**INFORMATION SUPPLIED:**
* * * * * * *

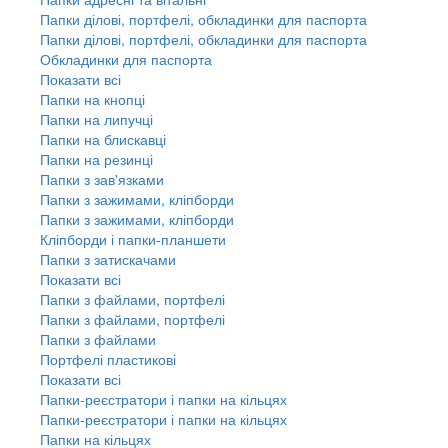
Папки ділові, портфелі, обкладинки для паспорта
Папки ділові, портфелі, обкладинки для паспорта
Обкладинки для паспорта
Показати всі
Папки на кнопці
Папки на липучці
Папки на блискавці
Папки на резинці
Папки з зав'язками
Папки з зажимами, кліпборди
Папки з зажимами, кліпборди
Кліпборди і папки-планшети
Папки з затискачами
Показати всі
Папки з файлами, портфелі
Папки з файлами, портфелі
Папки з файлами
Портфелі пластикові
Показати всі
Папки-реєстратори і папки на кільцях
Папки-реєстратори і папки на кільцях
Папки на кільцях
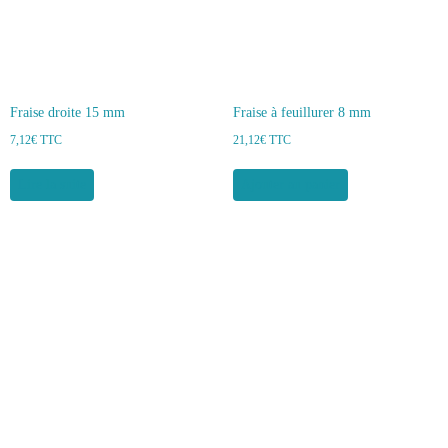
Fraise droite 15 mm
Fraise à feuillurer 8 mm
7,12
€
TTC
21,12
€
TTC
Lire la suite
Ajouter au panier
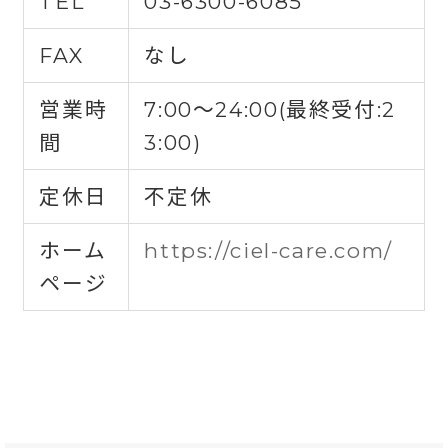
TEL
03-6300-6085
FAX
なし
営業時
7:00〜24:00(最終受付:2
間
3:00)
定休日
不定休
ホーム
https://ciel-care.com/
ページ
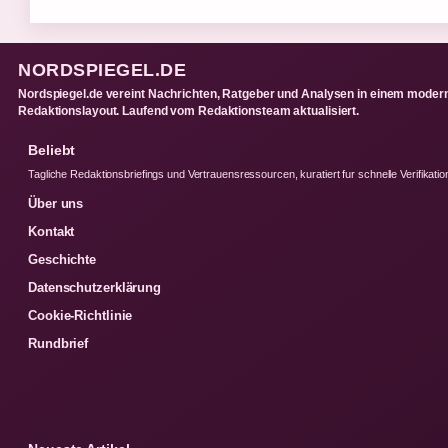
NORDSPIEGEL.DE
Nordspiegel.de vereint Nachrichten, Ratgeber und Analysen in einem moder
Redaktionslayout. Laufend vom Redaktionsteam aktualisiert.
Beliebt
Tagliche Redaktionsbriefings und Vertrauensressourcen, kuratiert fur schnelle Verifikatio
Über uns
Kontakt
Geschichte
Datenschutzerklärung
Cookie-Richtlinie
Rundbrief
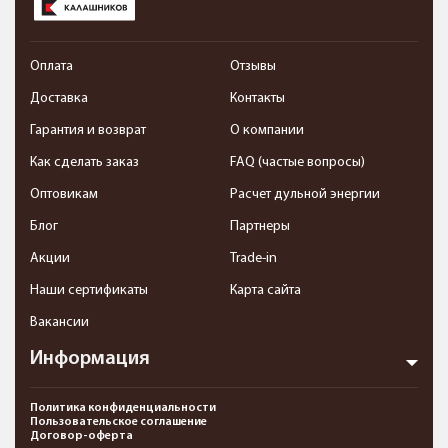
Оплата
Отзывы
Доставка
Контакты
Гарантия и возврат
О компании
Как сделать заказ
FAQ (частые вопросы)
Оптовикам
Расчет дульной энергии
Блог
Партнеры
Акции
Trade-in
Наши сертификаты
Карта сайта
Вакансии
Информация
Политика конфиденциальности
Пользовательское соглашение
Договор-оферта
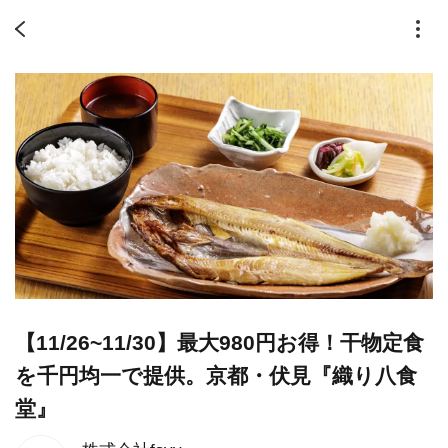
【11/26~11/30】最大980円お得！干物定食
を千円均一で提供。京都・伏見『織り八食
堂』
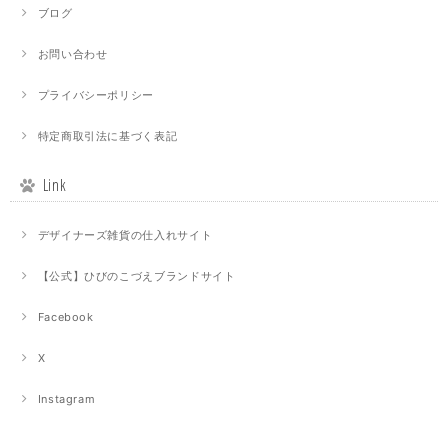
ブログ
お問い合わせ
プライバシーポリシー
特定商取引法に基づく表記
Link
デザイナーズ雑貨の仕入れサイト
【公式】ひびのこづえブランドサイト
Facebook
X
Instagram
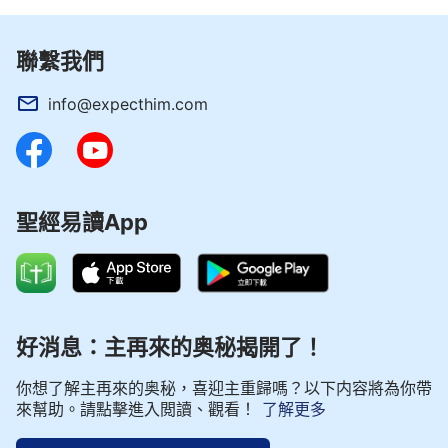
聯繫我們
info@expecthim.com
聖經易讀App
好消息：主再來的奥秘揭開了！
你想了解主再來的奥秘，喜迎主重歸嗎？以下内容將為你帶
來幫助。請點擊進入閲讀、觀看！
了解更多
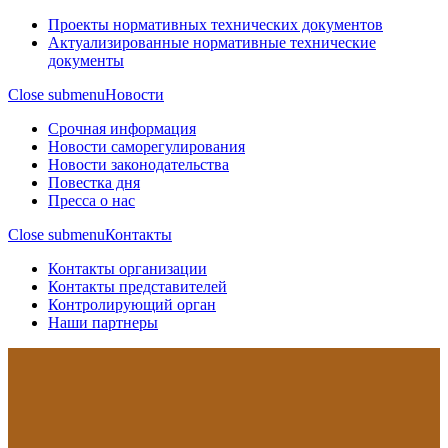
Проекты нормативных технических документов
Актуализированные нормативные технические
документы
Close submenu
Новости
Срочная информация
Новости саморегулирования
Новости законодательства
Повестка дня
Пресса о нас
Close submenu
Контакты
Контакты организации
Контакты представителей
Контролирующий орган
Наши партнеры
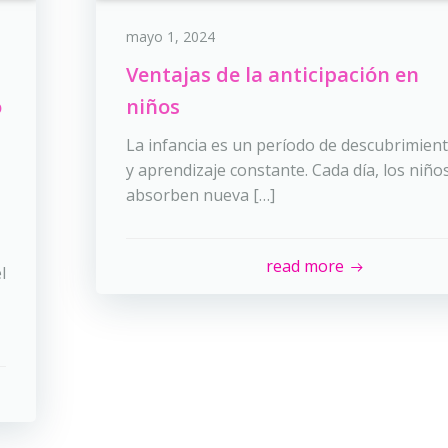
mayo 1, 2024
Ventajas de la anticipación en
o
niños
La infancia es un período de descubrimien
y aprendizaje constante. Cada día, los niño
absorben nueva […]
read more
l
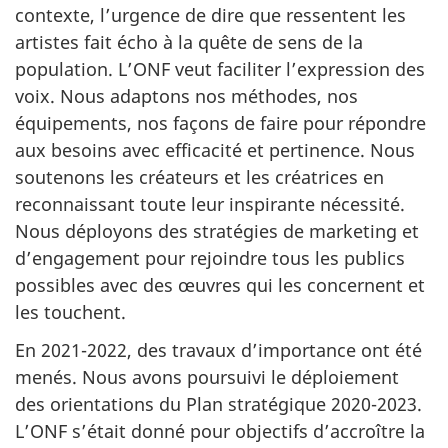
contexte, l’urgence de dire que ressentent les
artistes fait écho à la quête de sens de la
population. L’ONF veut faciliter l’expression des
voix. Nous adaptons nos méthodes, nos
équipements, nos façons de faire pour répondre
aux besoins avec efficacité et pertinence. Nous
soutenons les créateurs et les créatrices en
reconnaissant toute leur inspirante nécessité.
Nous déployons des stratégies de marketing et
d’engagement pour rejoindre tous les publics
possibles avec des œuvres qui les concernent et
les touchent.
En 2021-2022, des travaux d’importance ont été
menés. Nous avons poursuivi le déploiement
des orientations du Plan stratégique 2020-2023.
L’ONF s’était donné pour objectifs d’accroître la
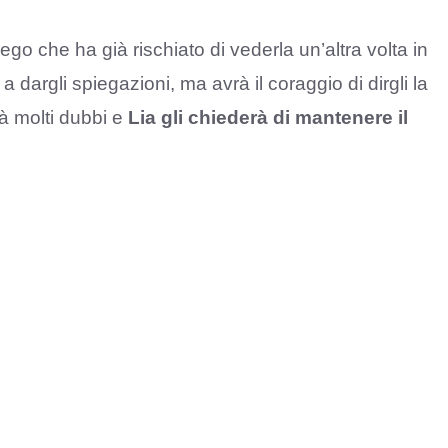
ego che ha già rischiato di vederla un’altra volta in
dargli spiegazioni, ma avrà il coraggio di dirgli la
rà molti dubbi e
Lia gli chiederà di mantenere il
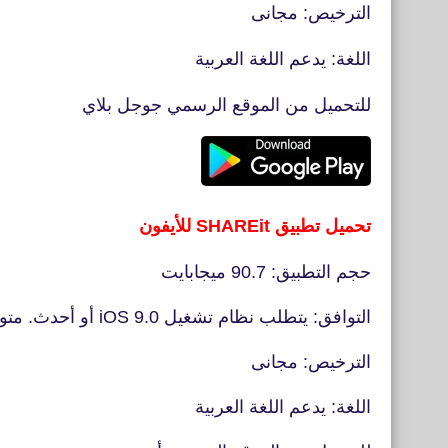
الترخيص: مجانى
اللغة: يدعم اللغة العربية
للتحميل من الموقع الرسمي جوجل بلاي
تحميل تطبيق SHAREit للأيفون
حجم التطبيق: 90.7 ميجابايت
التوافق: يتطلب نظام تشغيل iOS 9.0 أو أحدث. متوافق مع iPhone و iPad و iPod touch
الترخيص: مجانى
اللغة: يدعم اللغة العربية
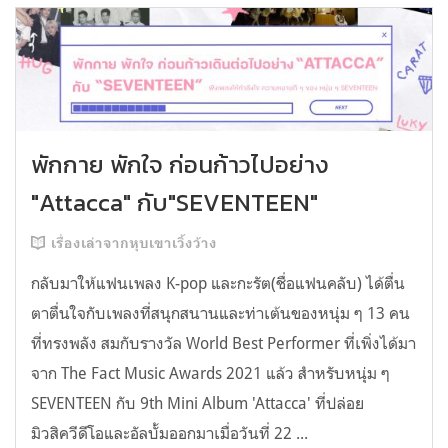
พักกาย พักใจ ก่อนก้าวไปอย่าง
"Attacca" กับ"SEVENTEEN"
เรื่องเล่าจากหุบเขาเวิ้งว้าง
กลับมาให้แฟนเพลง K-pop และกะรัต(ชื่อแฟนคลับ) ได้ตื่น
ตาตื่นใจกับเพลงที่สนุกสนานและท่าเต้นของหนุ่ม ๆ 13 คน
ที่ทรงพลัง สมกับรางวัล World Best Performer ที่เพิ่งได้มา
จาก The Fact Music Awards 2021 แล้ว สำหรับหนุ่ม ๆ
SEVENTEEN กับ 9th Mini Album 'Attacca' ที่ปล่อย
มิวสิควีดีโอและอัลบั้มออกมาเมื่อวันที่ 22 ...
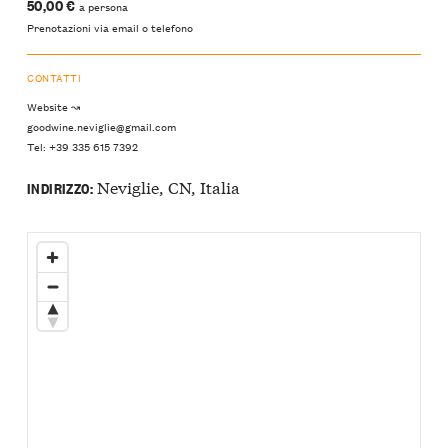
50,00 €
a persona
Prenotazioni via email o telefono
CONTATTI
Website ↝
goodwine.neviglie@gmail.com
Tel: +39 335 615 7392
Neviglie, CN, Italia
INDIRIZZO:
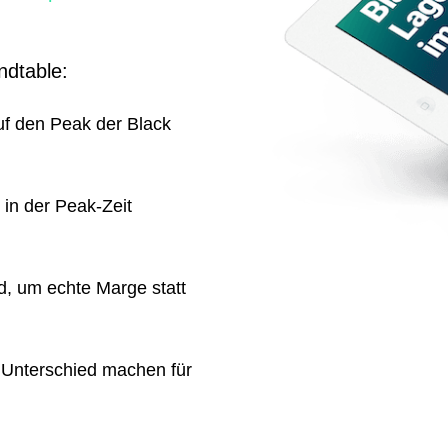
ndtable
:
f den Peak der Black
in der Peak-Zeit
, um echte Marge statt
n Unterschied machen für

* * * * * * *

**TASK INSTRUCTIONS:**
If a line in the entries above has the word "avec", copy it.

**RESPONSE:**
aux besoins avec efficacité et pertinence. Nous
possibles avec des œuvres qui les concernent et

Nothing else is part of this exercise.